▶ **Problem description**
Review the material line by line. Identify and copy every line that contains the string "выбрать".

▶ **Available data**
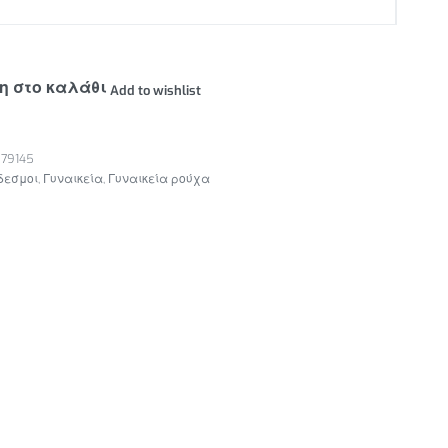
η στο καλάθι
Add to wishlist
79145
δεσμοι
,
Γυναικεία
,
Γυναικεία ρούχα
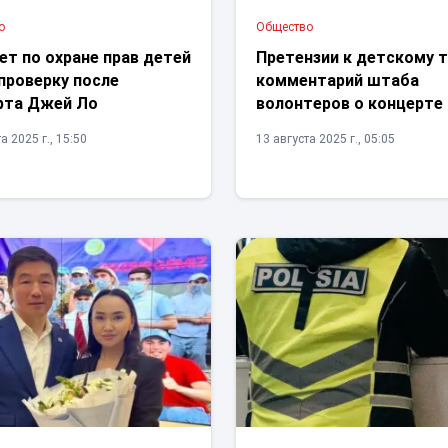
о
Общество
т по охране прав детей
Претензии к детскому т
проверку после
комментарий штаба
рта Джей Ло
волонтеров о концерте 
а 2025 г., 15:50
13 августа 2025 г., 05:05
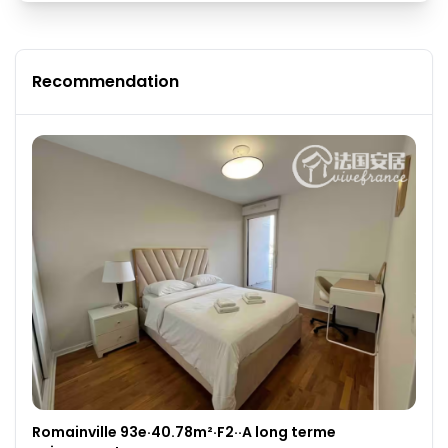
Recommendation
Romainville 93e·40.78m²·F2··A long terme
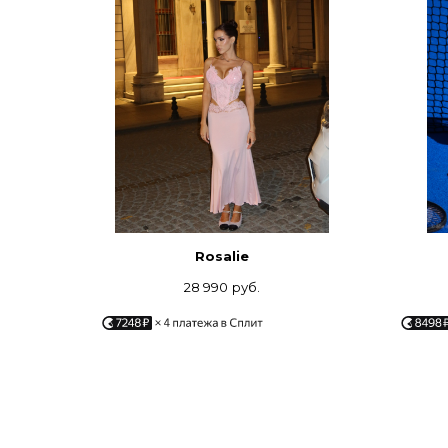
Rosalie
28 990
руб.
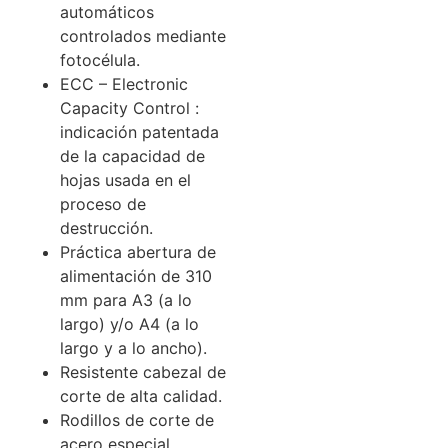
automáticos
controlados mediante
fotocélula.
ECC – Electronic
Capacity Control :
indicación patentada
de la capacidad de
hojas usada en el
proceso de
destrucción.
Práctica abertura de
alimentación de 310
mm para A3 (a lo
largo) y/o A4 (a lo
largo y a lo ancho).
Resistente cabezal de
corte de alta calidad.
Rodillos de corte de
acero especial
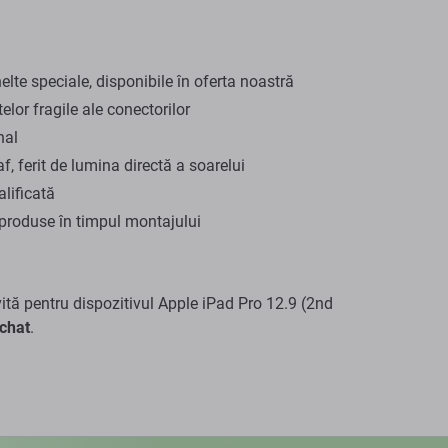
te speciale, disponibile în oferta noastră
lor fragile ale conectorilor
nal
f, ferit de lumina directă a soarelui
lificată
produse în timpul montajului
vită pentru dispozitivul Apple iPad Pro 12.9 (2nd
chat
.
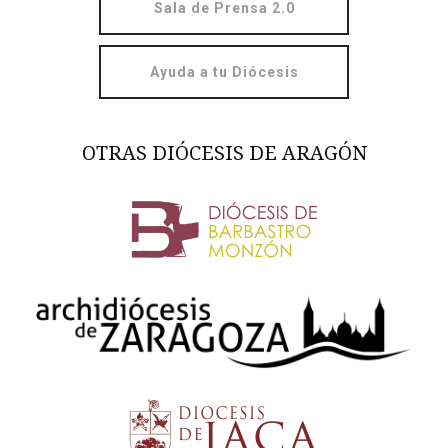
Sala de Prensa 2.0
Ayuda a tu Diócesis
OTRAS DIÓCESIS DE ARAGÓN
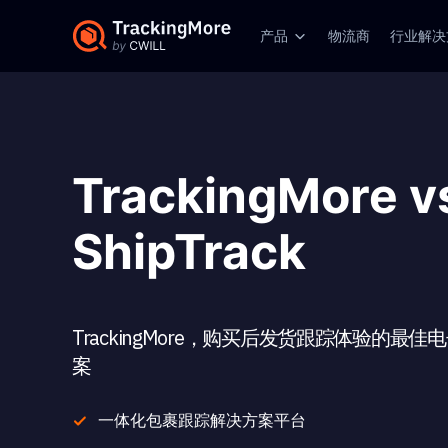
产品
物流商
行业解决
TrackingMore v
ShipTrack
TrackingMore，购买后发货跟踪体验的最
案
一体化包裹跟踪解决方案平台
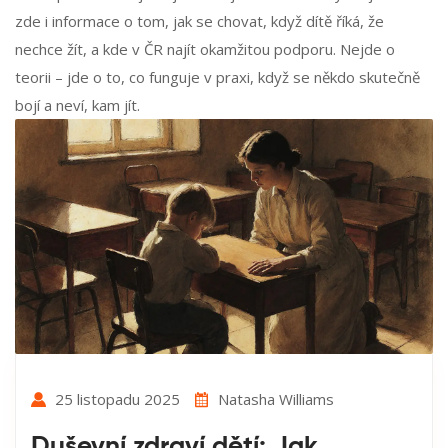
zde i informace o tom, jak se chovat, když dítě říká, že
nechce žít, a kde v ČR najít okamžitou podporu. Nejde o
teorii – jde o to, co funguje v praxi, když se někdo skutečně
bojí a neví, kam jít.
25 listopadu 2025
Natasha Williams
Duševní zdraví dětí: Jak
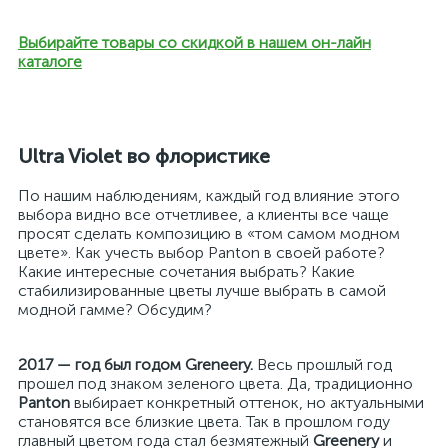
Выбирайте товары со скидкой в нашем он-лайн
каталоге
Ultra Violet во флористике
По нашим наблюдениям, каждый год влияние этого
выбора видно все отчетливее, а клиенты все чаще
просят сделать композицию в «том самом модном
цвете». Как учесть выбор Panton в своей работе?
Какие интересные сочетания выбрать? Какие
стабилизированные цветы лучше выбрать в самой
модной гамме? Обсудим?
2017 — год был годом Greneery.
Весь прошлый год
прошел под знаком зеленого цвета. Да, традиционно
Panton
выбирает конкретный оттенок, но актуальными
становятся все близкие цвета. Так в прошлом году
главный цветом года стал безмятежный
Greenery
и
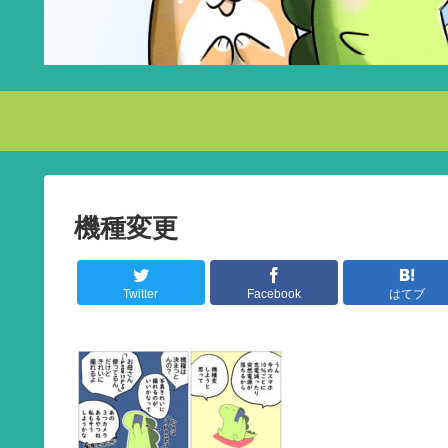
機種変更
Twitter
Facebook
はてブ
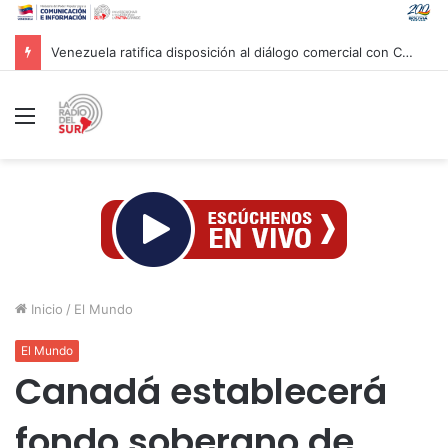
Venezuela ratifica disposición al diálogo comercial con Colombia bajo el principio de soberanía
Menú
Inicio
/
El Mundo
El Mundo
Canadá establecerá
fondo soberano de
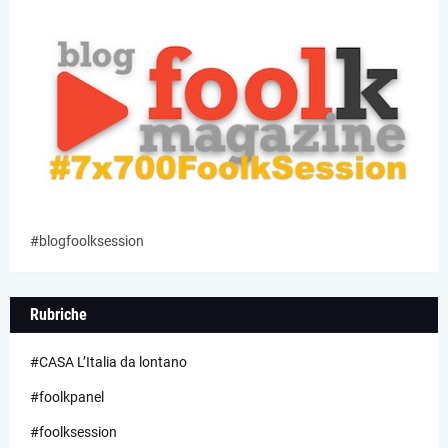
#blogfoolksession
Rubriche
#CASA L’Italia da lontano
#foolkpanel
#foolksession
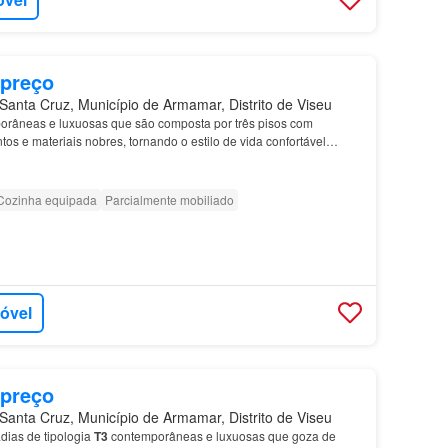
 preço
anta Cruz, Município de Armamar, Distrito de Viseu
râneas e luxuosas que são composta por três pisos com
s e materiais nobres, tornando o estilo de vida confortável
propriedades: Cave: - Garagem
Piso
0: - Sala comum…
Cozinha equipada
Parcialmente mobiliado
móvel
 preço
anta Cruz, Município de Armamar, Distrito de Viseu
ias de tipologia
T3
contemporâneas e luxuosas que goza de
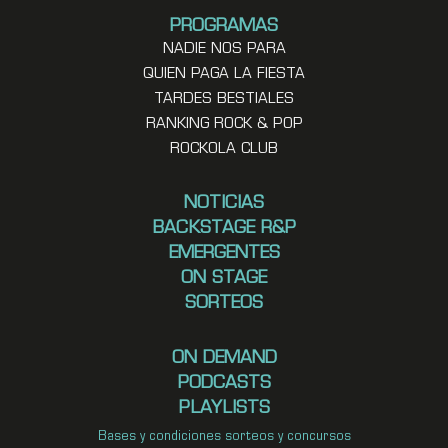
PROGRAMAS
NADIE NOS PARA
QUIEN PAGA LA FIESTA
TARDES BESTIALES
RANKING ROCK & POP
ROCKOLA CLUB
NOTICIAS
BACKSTAGE R&P
EMERGENTES
ON STAGE
SORTEOS
ON DEMAND
PODCASTS
PLAYLISTS
Bases y condiciones sorteos y concursos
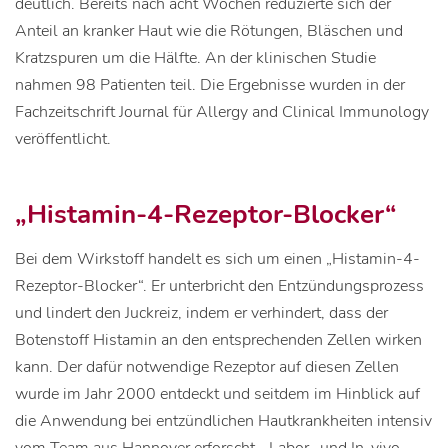
deutlich. Bereits nach acht Wochen reduzierte sich der
Anteil an kranker Haut wie die Rötungen, Bläschen und
Kratzspuren um die Hälfte. An der klinischen Studie
nahmen 98 Patienten teil. Die Ergebnisse wurden in der
Fachzeitschrift Journal für Allergy and Clinical Immunology
veröffentlicht.
„Histamin-4-Rezeptor-Blocker“
Bei dem Wirkstoff handelt es sich um einen „Histamin-4-
Rezeptor-Blocker“. Er unterbricht den Entzündungsprozess
und lindert den Juckreiz, indem er verhindert, dass der
Botenstoff Histamin an den entsprechenden Zellen wirken
kann. Der dafür notwendige Rezeptor auf diesen Zellen
wurde im Jahr 2000 entdeckt und seitdem im Hinblick auf
die Anwendung bei entzündlichen Hautkrankheiten intensiv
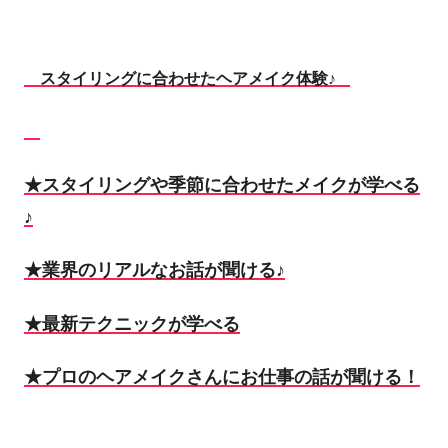
スタイリングに合わせたヘアメイク体験♪
★スタイリングや季節に合わせたメイクが学べる
♪
★業界のリアルなお話が聞ける♪
★最新テクニックが学べる
★プロのヘアメイクさんにお仕事の話が聞ける！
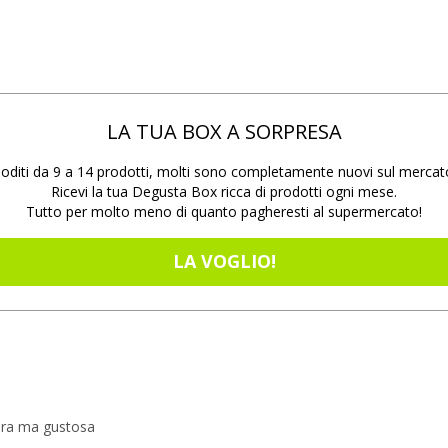
LA TUA BOX A SORPRESA
oditi da 9 a 14 prodotti, molti sono completamente nuovi sul mercat
Ricevi la tua Degusta Box ricca di prodotti ogni mese.
Tutto per molto meno di quanto pagheresti al supermercato!
LA VOGLIO!
era ma gustosa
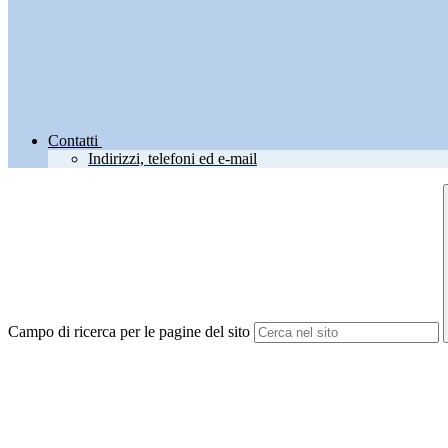
Contatti
Indirizzi, telefoni ed e-mail
Campo di ricerca per le pagine del sito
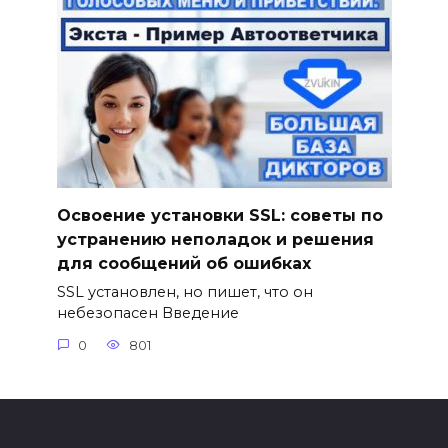
Освоение установки SSL: советы по
устранению неполадок и решения
для сообщений об ошибках
SSL установлен, но пишет, что он
небезопасен Введение
0
801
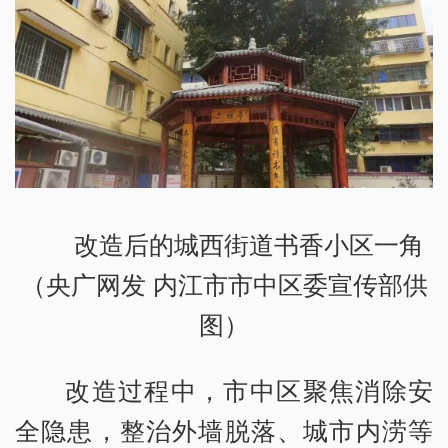
改造后的城西街道书香小区一角
（央广网发 内江市市中区委宣传部供
图）
改造过程中，市中区聚焦消除安
全隐患，整治外墙脱落、城市内涝等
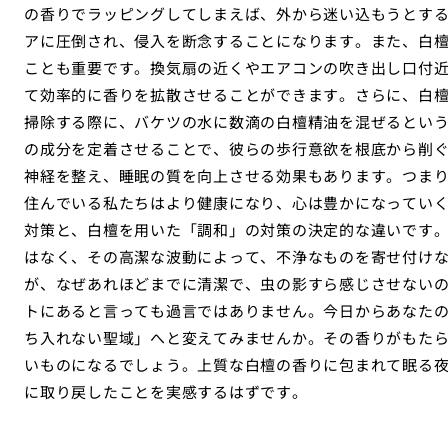
の香りでラッピングしてしまえば、外から迷い込もうとす
アに圧倒され、侵入を断念することになります。また、白
ことも重要です。換気扇の近くやエアコンの吹き出し口付
て効率的に香りを拡散させることができます。さらに、白
掃除する際に、バケツの水に数滴の白檀精油を混ぜるとい
の成分を定着させることで、彼らの歩行意欲を根底から削
神経を整え、睡眠の質を向上させる効果もあります。つま
住んでいる私たちはより健康になり、心は豊かになってい
対策と、白檀を用いた「調和」の対策の決定的な違いです
はなく、その高潔な波動によって、不浄なものを寄せ付け
が、なぜあれほどまでに清潔で、虫の影すら感じさせない
トにあると言っても過言ではありません。今日からあなた
ち入れない聖域」へと変えてみませんか。その香りがもた
いものになるでしょう。上質な白檀の香りに包まれて眠る
に取り戻したことを実感するはずです。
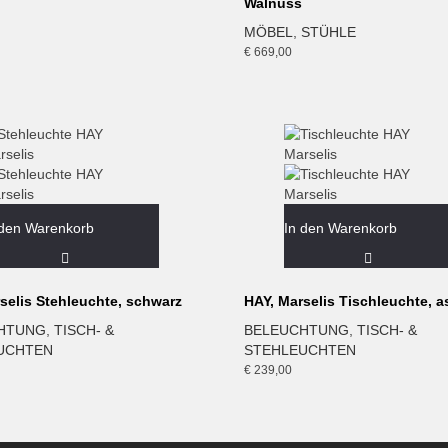
Walnuss
MÖBEL
,
STÜHLE
€
669,00
 den Warenkorb
In den Warenkorb
selis Stehleuchte, schwarz
HAY, Marselis Tischleuchte, a
HTUNG
,
TISCH- &
BELEUCHTUNG
,
TISCH- &
UCHTEN
STEHLEUCHTEN
€
239,00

▶ **Task response**
Какие интересные сочетания выбрать? Какие
стабилизированные цветы лучше выбрать в самой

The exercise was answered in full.